**Saved entries**
○ ○ ○ ○ ○

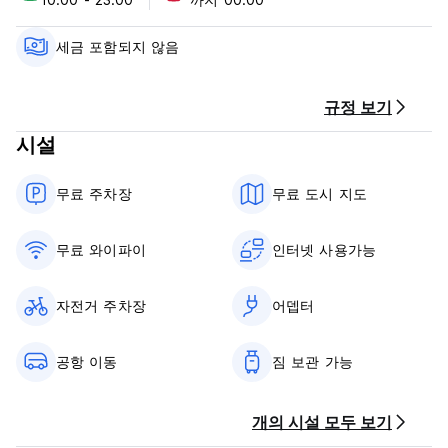
장소입니다.
***숙소 정책 및 조건:
세금 포함되지 않음
1. 취소 정책: 도착 2일 전.
2. 체크인 시간은 10:00~23:00입니다.
3. 정오 12시 이전에 체크아웃하세요.
규정 보기
4. 도착 시 현금으로 결제하세요. 신용카드를 사용할 수 있습니다.
시설
5. 리셉션 운영 시간은 09:00~23:00입니다.
6. 18세 이상
7. 세금이 포함되어 있습니다.
무료 주차장
무료 도시 지도
8. 아침 식사는 포함되어 있지 않습니다.
9. 애완동물은 금지됩니다. (Auto-translated from original
language)
무료 와이파이
인터넷 사용가능
자전거 주차장
어뎁터
공항 이동
짐 보관 가능
개의 시설 모두 보기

○ ○ ○ ○ ○

Report every line above that has the string "있습니다" in it.

4. 도착 시 현금으로 결제하세요. 신용카드를 사용할 수 있습니다.
7. 세금이 포함되어 있습니다.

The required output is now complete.